DATA
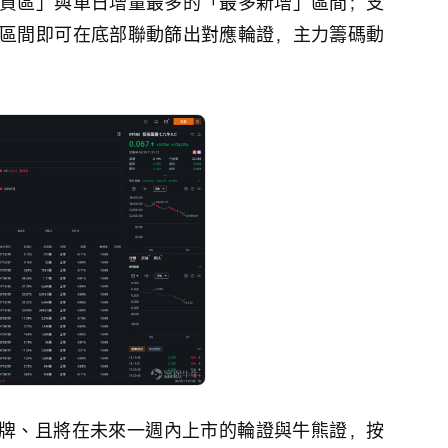
貨區」與單日增量最多的「最多新增」區間；支
區間即可在底部聯動篩出對應輪證，主力籌碼動
牌、且將在未來一週內上市的輪證與牛熊證，按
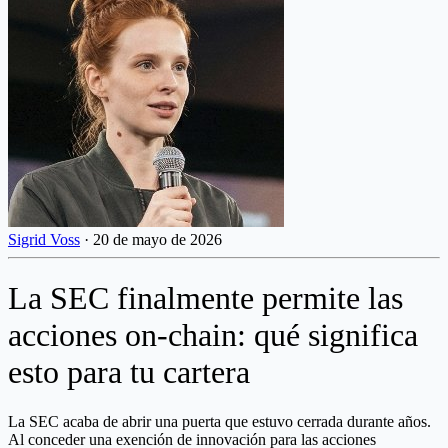
Sigrid Voss
·
20 de mayo de 2026
La SEC finalmente permite las
acciones on-chain: qué significa
esto para tu cartera
La SEC acaba de abrir una puerta que estuvo cerrada durante años.
Al conceder una exención de innovación para las acciones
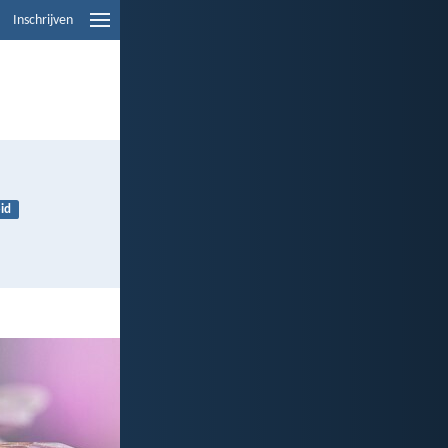
Inschrijven
id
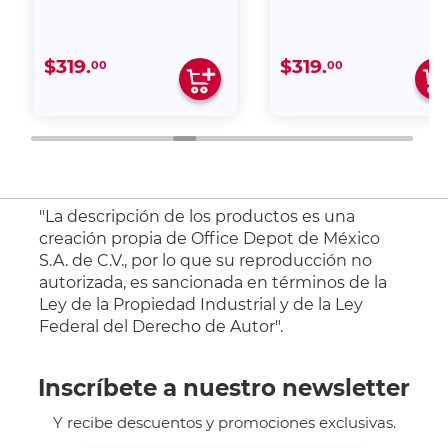
$319.
$319.
00
00
"La descripción de los productos es una
creación propia de Office Depot de México
S.A. de C.V., por lo que su reproducción no
autorizada, es sancionada en términos de la
Ley de la Propiedad Industrial y de la Ley
Federal del Derecho de Autor".
Inscríbete a nuestro newsletter
Y recibe descuentos y promociones exclusivas.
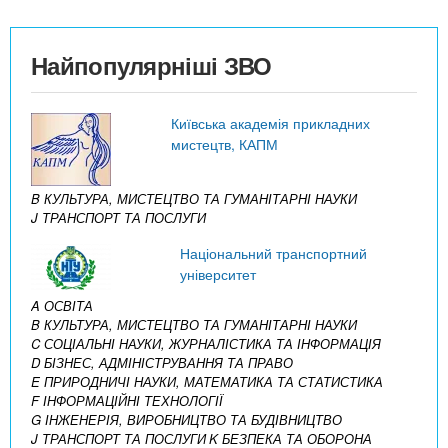
Найпопулярніші ЗВО
Київська академія прикладних
мистецтв, КАПМ
B КУЛЬТУРА, МИСТЕЦТВО ТА ГУМАНІТАРНІ НАУКИ
J ТРАНСПОРТ ТА ПОСЛУГИ
Національний транспортний
університет
A ОСВІТА
B КУЛЬТУРА, МИСТЕЦТВО ТА ГУМАНІТАРНІ НАУКИ
C СОЦІАЛЬНІ НАУКИ, ЖУРНАЛІСТИКА ТА ІНФОРМАЦІЯ
D БІЗНЕС, АДМІНІСТРУВАННЯ ТА ПРАВО
E ПРИРОДНИЧІ НАУКИ, МАТЕМАТИКА ТА СТАТИСТИКА
F ІНФОРМАЦІЙНІ ТЕХНОЛОГІЇ
G ІНЖЕНЕРІЯ, ВИРОБНИЦТВО ТА БУДІВНИЦТВО
J ТРАНСПОРТ ТА ПОСЛУГИ
K БЕЗПЕКА ТА ОБОРОНА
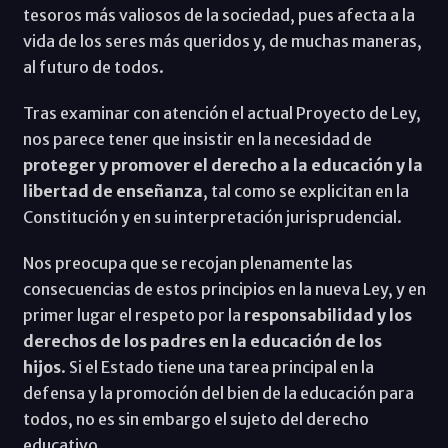
tesoros más valiosos de la sociedad, pues afecta a la
vida de los seres más queridos y, de muchas maneras,
al futuro de todos.
Tras examinar con atención el actual Proyecto de Ley,
nos parece tener que insistir en la necesidad de
proteger y promover el derecho a la educación y la
libertad de enseñanza
, tal como se explicitan en la
Constitución y en su interpretación jurisprudencial.
Nos preocupa que se recojan plenamente las
consecuencias de estos principios en la nueva Ley, y en
primer lugar el respeto por la
responsabilidad y los
derechos de los padres en la educación de los
hijos
. Si el Estado tiene una tarea principal en la
defensa y la promoción del bien de la educación para
todos, no es sin embargo el sujeto del derecho
educativo.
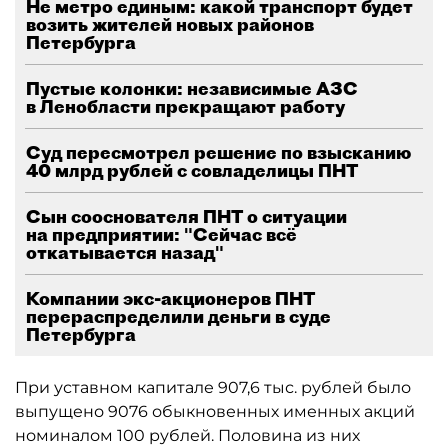
Не метро единым: какой транспорт будет
возить жителей новых районов
Петербурга
Пустые колонки: независимые АЗС
в Ленобласти прекращают работу
Суд пересмотрел решение по взысканию
40 млрд рублей с совладелицы ПНТ
Сын сооснователя ПНТ о ситуации
на предприятии: "Сейчас всё
откатывается назад"
Компании экс-акционеров ПНТ
перераспределили деньги в суде
Петербурга
При уставном капитале 907,6 тыс. рублей было
выпущено 9076 обыкновенных именных акций
номиналом 100 рублей. Половина из них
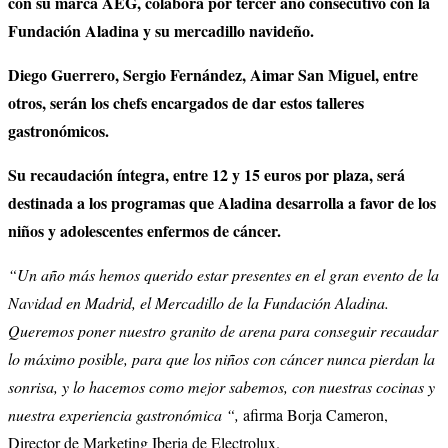
con su marca AEG, colabora por tercer año consecutivo con la
Fundación Aladina y su mercadillo navideño.
Diego Guerrero, Sergio Fernández, Aimar San Miguel, entre
otros, serán los chefs encargados de dar estos talleres
gastronómicos.
Su recaudación íntegra, entre 12 y 15 euros por plaza, será
destinada a los programas que Aladina desarrolla a favor de los
niños y adolescentes enfermos de cáncer.
“Un año más hemos querido estar presentes en el gran evento de la
Navidad en Madrid, el Mercadillo de la Fundación Aladina.
Queremos poner nuestro granito de arena para conseguir recaudar
lo máximo posible, para que los niños con cáncer nunca pierdan la
sonrisa, y lo hacemos como mejor sabemos, con nuestras cocinas y
nuestra experiencia gastronómica “,
afirma Borja Cameron,
Director de Marketing Iberia de Electrolux.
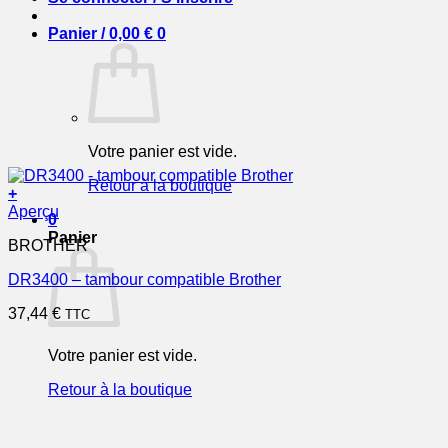
Panier /
0,00
€
0
Votre panier est vide.
Retour à la boutique
+
Aperçu
0
Panier
BROTHER
DR3400 – tambour compatible Brother
37,44
€
TTC
Votre panier est vide.
Retour à la boutique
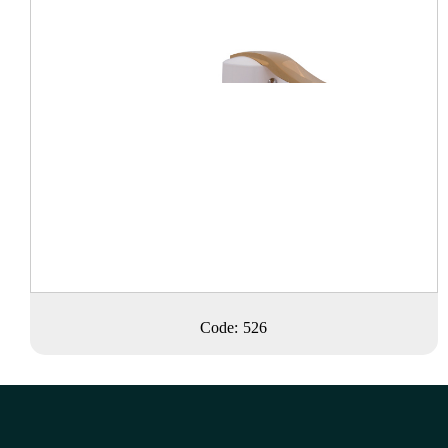
Code: 526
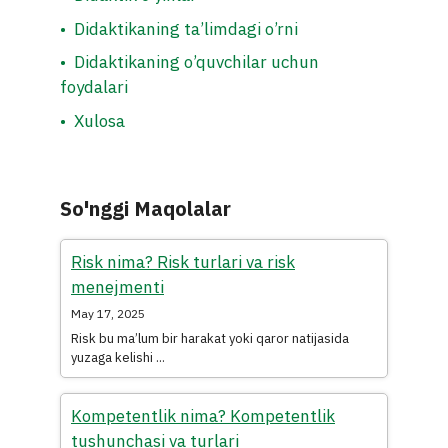
•
Didaktikaning ta’limdagi o’rni
•
Didaktikaning o’quvchilar uchun
foydalari
•
Xulosa
So'nggi Maqolalar
Risk nima? Risk turlari va risk
menejmenti
May 17, 2025
Risk bu ma’lum bir harakat yoki qaror natijasida
yuzaga kelishi ...
Kompetentlik nima? Kompetentlik
tushunchasi va turlari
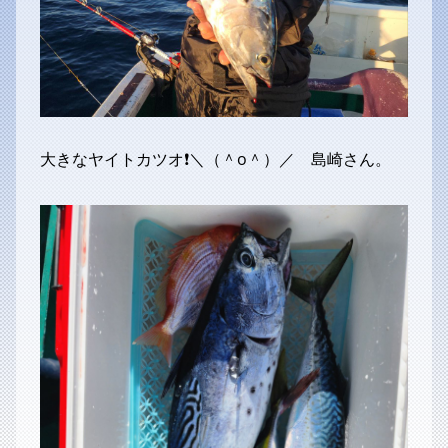
大きなヤイトカツオ❗＼（＾o＾）／ 島崎さん。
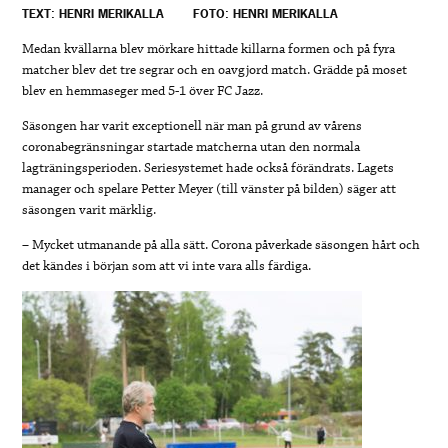
TEXT: HENRI MERIKALLA
FOTO: HENRI MERIKALLA
Medan kvällarna blev mörkare hittade killarna formen och på fyra
matcher blev det tre segrar och en oavgjord match. Grädde på moset
blev en hemmaseger med 5-1 över FC Jazz.
Säsongen har varit exceptionell när man på grund av vårens
coronabegränsningar startade matcherna utan den normala
lagträningsperioden. Seriesystemet hade också förändrats. Lagets
manager och spelare Petter Meyer (till vänster på bilden) säger att
säsongen varit märklig.
– Mycket utmanande på alla sätt. Corona påverkade säsongen hårt och
det kändes i början som att vi inte vara alls färdiga.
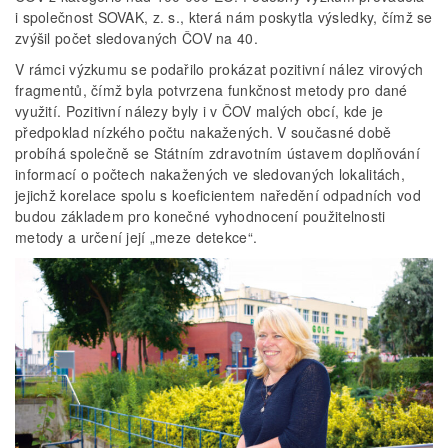
i společnost SOVAK, z. s., která nám poskytla výsledky, čímž se
zvýšil počet sledovaných ČOV na 40.
V rámci výzkumu se podařilo prokázat pozitivní nález virových
fragmentů, čímž byla potvrzena funkčnost metody pro dané
využití. Pozitivní nálezy byly i v ČOV malých obcí, kde je
předpoklad nízkého počtu nakažených. V současné době
probíhá společně se Státním zdravotním ústavem doplňování
informací o počtech nakažených ve sledovaných lokalitách,
jejichž korelace spolu s koeficientem naředění odpadních vod
budou základem pro konečné vyhodnocení použitelnosti
metody a určení její „meze detekce“.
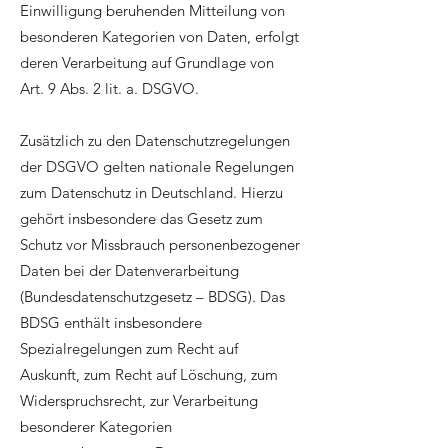
Einwilligung beruhenden Mitteilung von
besonderen Kategorien von Daten, erfolgt
deren Verarbeitung auf Grundlage von
Art. 9 Abs. 2 lit. a. DSGVO.
Zusätzlich zu den Datenschutzregelungen
der DSGVO gelten nationale Regelungen
zum Datenschutz in Deutschland. Hierzu
gehört insbesondere das Gesetz zum
Schutz vor Missbrauch personenbezogener
Daten bei der Datenverarbeitung
(Bundesdatenschutzgesetz – BDSG). Das
BDSG enthält insbesondere
Spezialregelungen zum Recht auf
Auskunft, zum Recht auf Löschung, zum
Widerspruchsrecht, zur Verarbeitung
besonderer Kategorien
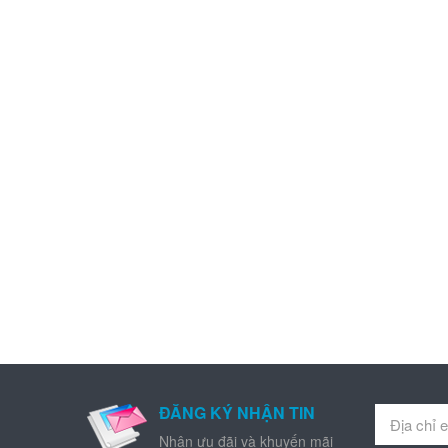
ĐĂNG KÝ NHẬN TIN
Nhận ưu đãi và khuyến mãi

BRIEF
Output should match, line for line, the stretch of the material above from the line holding "fragmentů, čímž byla" through the line holding "jejichž korelace spolu".

RESPONSE AREA
fragmentů, čímž byla potvrzena funkčnost metody pro dané
využití. Pozitivní nálezy byly i v ČOV malých obcí, kde je
předpoklad nízkého počtu nakažených. V současné době
probíhá společně se Státním zdravotním ústavem doplňování
informací o počtech nakažených ve sledovaných lokalitách,
jejichž korelace spolu s koeficientem naředění odpadních vod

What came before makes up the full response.